Task to complete: Below are the records; pull every line that includes "should".

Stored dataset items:
-=-=-=-=-
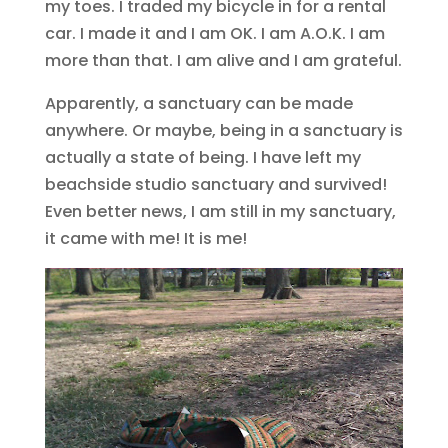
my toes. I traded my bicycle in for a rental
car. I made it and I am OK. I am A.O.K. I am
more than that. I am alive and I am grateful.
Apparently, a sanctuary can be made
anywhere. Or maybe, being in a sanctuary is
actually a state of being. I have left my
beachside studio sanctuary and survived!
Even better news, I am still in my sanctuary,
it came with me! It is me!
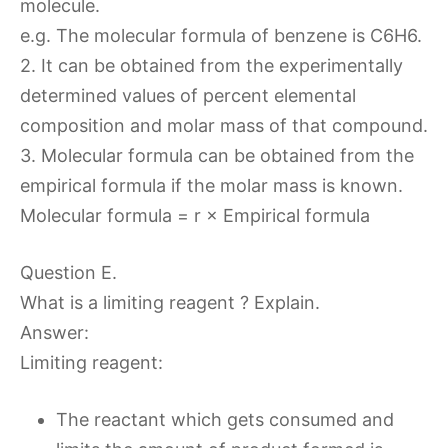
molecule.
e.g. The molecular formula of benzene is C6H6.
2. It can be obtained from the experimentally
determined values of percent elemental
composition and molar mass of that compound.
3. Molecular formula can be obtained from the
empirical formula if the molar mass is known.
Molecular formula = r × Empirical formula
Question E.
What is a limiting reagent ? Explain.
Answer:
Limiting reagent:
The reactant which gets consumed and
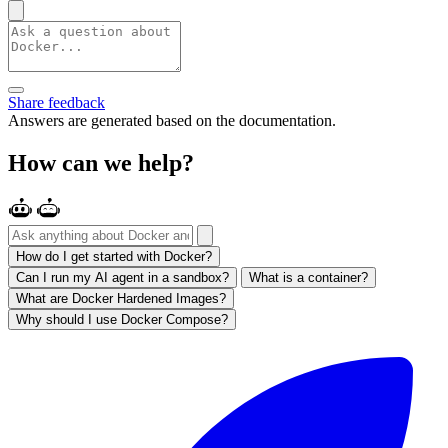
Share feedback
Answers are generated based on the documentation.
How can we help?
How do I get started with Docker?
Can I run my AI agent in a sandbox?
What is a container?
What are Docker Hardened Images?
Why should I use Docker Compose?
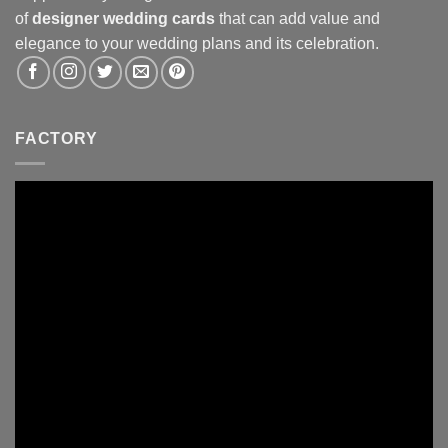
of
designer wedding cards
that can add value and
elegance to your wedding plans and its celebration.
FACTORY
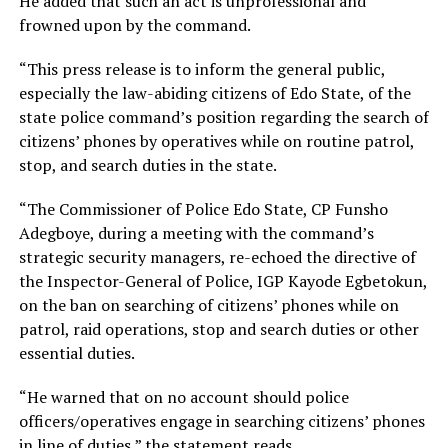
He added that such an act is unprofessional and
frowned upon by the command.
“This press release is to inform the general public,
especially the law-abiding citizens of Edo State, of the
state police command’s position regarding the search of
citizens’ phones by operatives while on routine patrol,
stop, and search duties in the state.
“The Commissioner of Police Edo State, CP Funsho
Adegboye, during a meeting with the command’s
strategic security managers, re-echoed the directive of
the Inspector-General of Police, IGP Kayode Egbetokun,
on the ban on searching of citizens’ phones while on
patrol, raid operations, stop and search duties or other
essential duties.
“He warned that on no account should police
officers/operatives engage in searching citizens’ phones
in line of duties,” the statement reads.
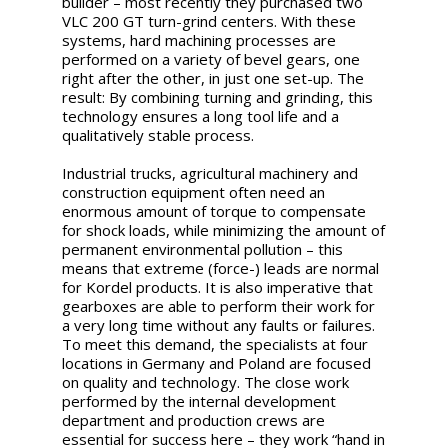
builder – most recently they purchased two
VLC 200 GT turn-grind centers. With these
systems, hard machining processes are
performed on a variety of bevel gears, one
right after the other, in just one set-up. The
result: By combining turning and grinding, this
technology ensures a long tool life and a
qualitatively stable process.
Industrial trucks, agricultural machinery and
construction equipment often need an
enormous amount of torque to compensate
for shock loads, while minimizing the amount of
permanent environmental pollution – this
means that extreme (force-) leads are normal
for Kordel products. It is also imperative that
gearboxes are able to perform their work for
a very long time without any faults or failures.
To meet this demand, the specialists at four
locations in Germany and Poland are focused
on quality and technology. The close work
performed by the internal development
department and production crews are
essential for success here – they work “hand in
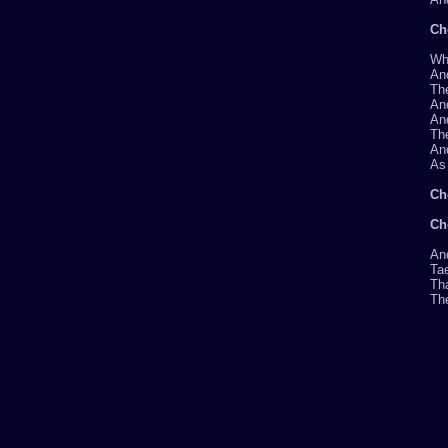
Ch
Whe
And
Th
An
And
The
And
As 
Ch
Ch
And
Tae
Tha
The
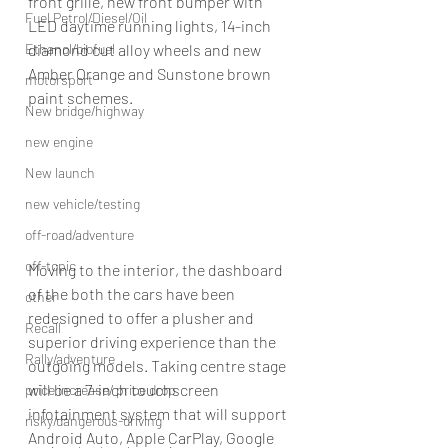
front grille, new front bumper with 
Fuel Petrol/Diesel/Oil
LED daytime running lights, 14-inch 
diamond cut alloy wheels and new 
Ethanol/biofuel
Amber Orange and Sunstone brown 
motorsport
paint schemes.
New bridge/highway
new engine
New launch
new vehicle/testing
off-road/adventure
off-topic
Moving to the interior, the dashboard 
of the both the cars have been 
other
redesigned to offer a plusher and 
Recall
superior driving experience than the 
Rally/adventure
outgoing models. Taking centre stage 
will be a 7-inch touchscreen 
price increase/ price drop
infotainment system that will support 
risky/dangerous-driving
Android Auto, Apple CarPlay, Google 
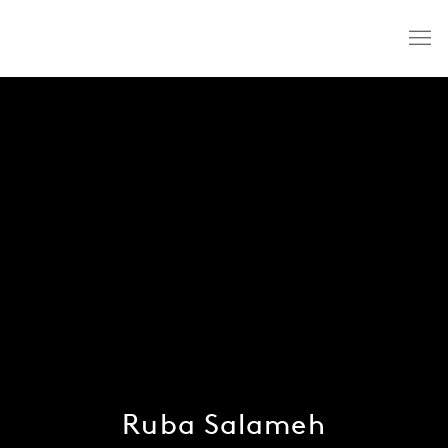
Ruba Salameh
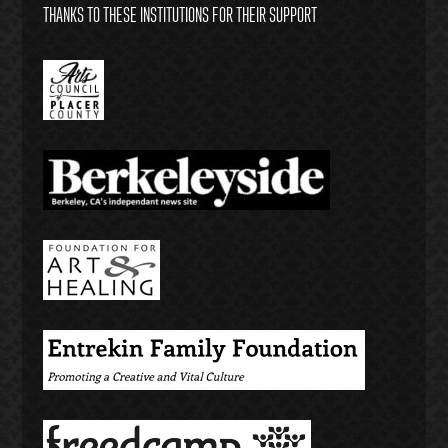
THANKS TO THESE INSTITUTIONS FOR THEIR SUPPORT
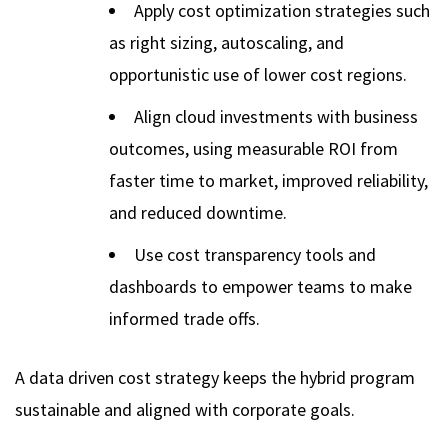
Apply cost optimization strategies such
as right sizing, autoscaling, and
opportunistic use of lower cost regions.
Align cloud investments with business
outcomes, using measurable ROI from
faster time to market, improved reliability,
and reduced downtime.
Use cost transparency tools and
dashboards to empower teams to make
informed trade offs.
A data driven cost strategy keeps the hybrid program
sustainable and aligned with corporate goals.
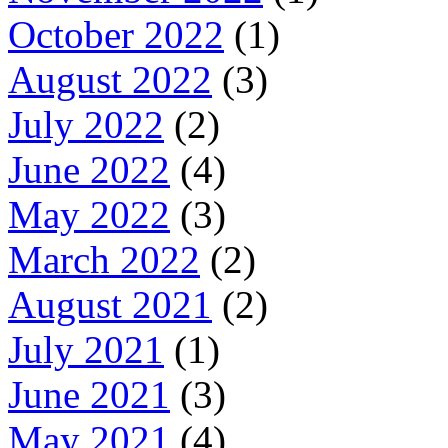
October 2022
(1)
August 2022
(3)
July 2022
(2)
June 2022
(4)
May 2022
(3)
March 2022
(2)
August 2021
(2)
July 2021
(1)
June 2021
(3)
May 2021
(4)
-=-=-=-=-
Written reply:
Why should I use Docker Compose?
“He warned that on no account should police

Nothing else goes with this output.